Organizations of all sizes are realizing the benefits (and the competitive need) for utilizing big data. Each day, companies capture and create large sets of data from customer interactions, financial transactions, and even employee statistics. However indexing, searching, and analyzing said data isn’t an easy task. As a result, many businesses have what are known as relational databases.
Unless you are in DevOps chances are you’re not too familiar with relational databases. These types of databases have become industry standard as opposed to hierarchical databases as they simplify the mapping of data and make indexing and search much easier to do. These types of databases are the backbone of business applications. Whether a business offers a web service to customers, or uses a relational database to host and manage information for a company-wide custom CRM, the database is the key to managing and supporting applications.

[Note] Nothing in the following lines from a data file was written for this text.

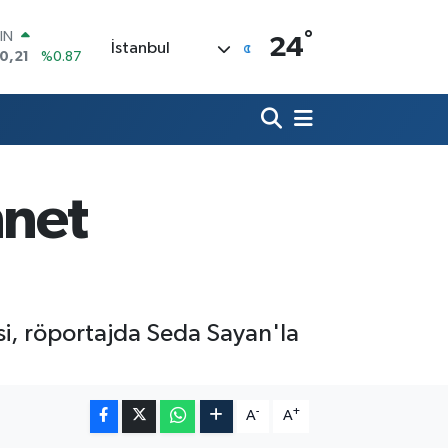
°
R
24
İstanbul
36
%0.18
10
%0.32
İN
11
%0.38
 ALTIN
.55
%0.03
00
nnet
9
%-14
IN
0,21
%0.87
isi, röportajda Seda Sayan'la
-
+
A
A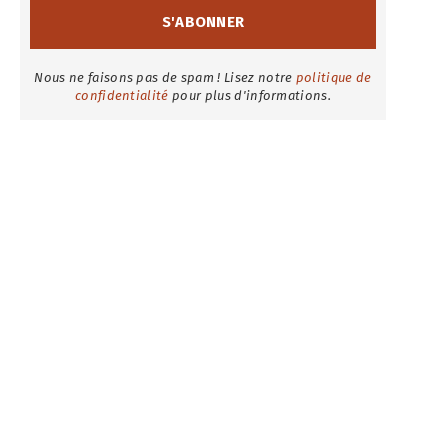
Nous ne faisons pas de spam ! Lisez notre
politique de
confidentialité
pour plus d'informations.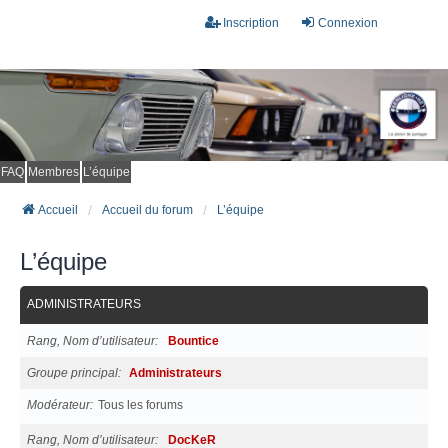
Inscription
Connexion
FAQ
Membres
L’équipe
Accueil
Accueil du forum
L’équipe
L’équipe
ADMINISTRATEURS
Rang, Nom d’utilisateur
Bountice
Groupe principal
Administrateurs
Modérateur
Tous les forums
Rang, Nom d’utilisateur
DocKeR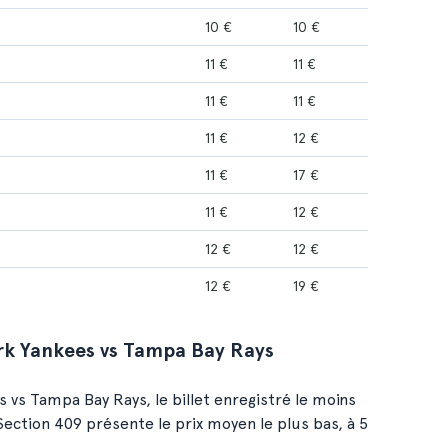
10 €
10 €
11 €
11 €
11 €
11 €
11 €
12 €
11 €
17 €
11 €
12 €
12 €
12 €
12 €
19 €
ork Yankees vs Tampa Bay Rays
vs Tampa Bay Rays, le billet enregistré le moins
Section 409 présente le prix moyen le plus bas, à 5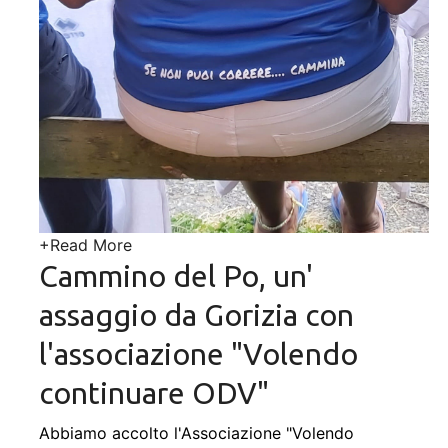
+
Read More
Cammino del Po, un'
assaggio da Gorizia con
l'associazione "Volendo
continuare ODV"
Abbiamo accolto l'Associazione "Volendo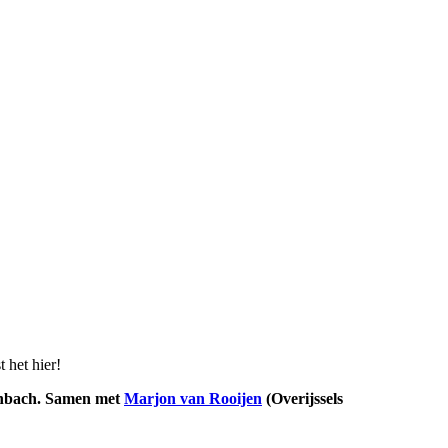
 het hier!
enbach. Samen met
Marjon van Rooijen
(Overijssels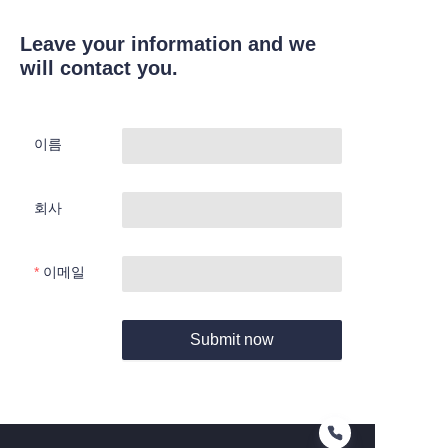
Leave your information and we
will contact you.
이름
회사
이메일
Submit now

As data is growing exponentially, companies are finding it difficult to keep their databases up with the demand for data processing and storage. As databases grow, they require an immense amount of management and often require the acquisition and implementation of new equipment to accommodate growth.
In addition to its industry-leading Amazon Web Services, cloud-computing giant Amazon also provides a fully managed Amazon Relational Database Service (Amazon RDS) which allows businesses to easily set up, scale, and operate highly available relational databases in the cloud.
Here are three ways companies can easily manage their growing databases with Amazon RDS:
With the traditional model of hosting and running databases, users have to provision servers to run the databases on. Provisioning a server means getting pre-configured system components such as CPU, memory, storage, and Input/Output Operations Per Second (IOPS). With Amazon RDS, users can split these components apart to scale in relation to their system needs. For example if they need more CPU power but less storage space, users can scale these components independently via the Amazon RDS dashboard to create a server environment to efficiently run and manage their databases (with a bonus of only paying for system resources used).
If a database grows in size, the environment can be easily scaled up via Amazon RDS.
Choice of Database Platform
Amazon RDS gives users multiple options when it comes to selecting the engine they want to use to drive their databases. Users can choose from:
- Amazon Aurora Engine
- Oracle Database
- Microsoft SQL Server
Unlike hosting databases in-house, Amazon RDS doesn’t require the installation of software. So users don’t have to download and deploy MySQL or Oracle Database on their own servers. They simply click the option they want and go; all the work is taken care of. Plus regardless of what engine is being used to manage databases, Amazon takes care of patching to ensure that the platforms are all up-to-date.
Automated Backups and System Maintenance
As Amazon RDS operates in the cloud, it automatically schedules backups to make sure data is always available. In addition to managing backups, Amazon RDS also manages software patching, automatic failure detection, and database recovery – allowing you and your team to focus more on the information and performance of your databases rather than the time consuming task of back-end management. Customers can also leverages AWS’ massive infrastructure to automatically implement high availability and replicate their RDS instance to another availability zone.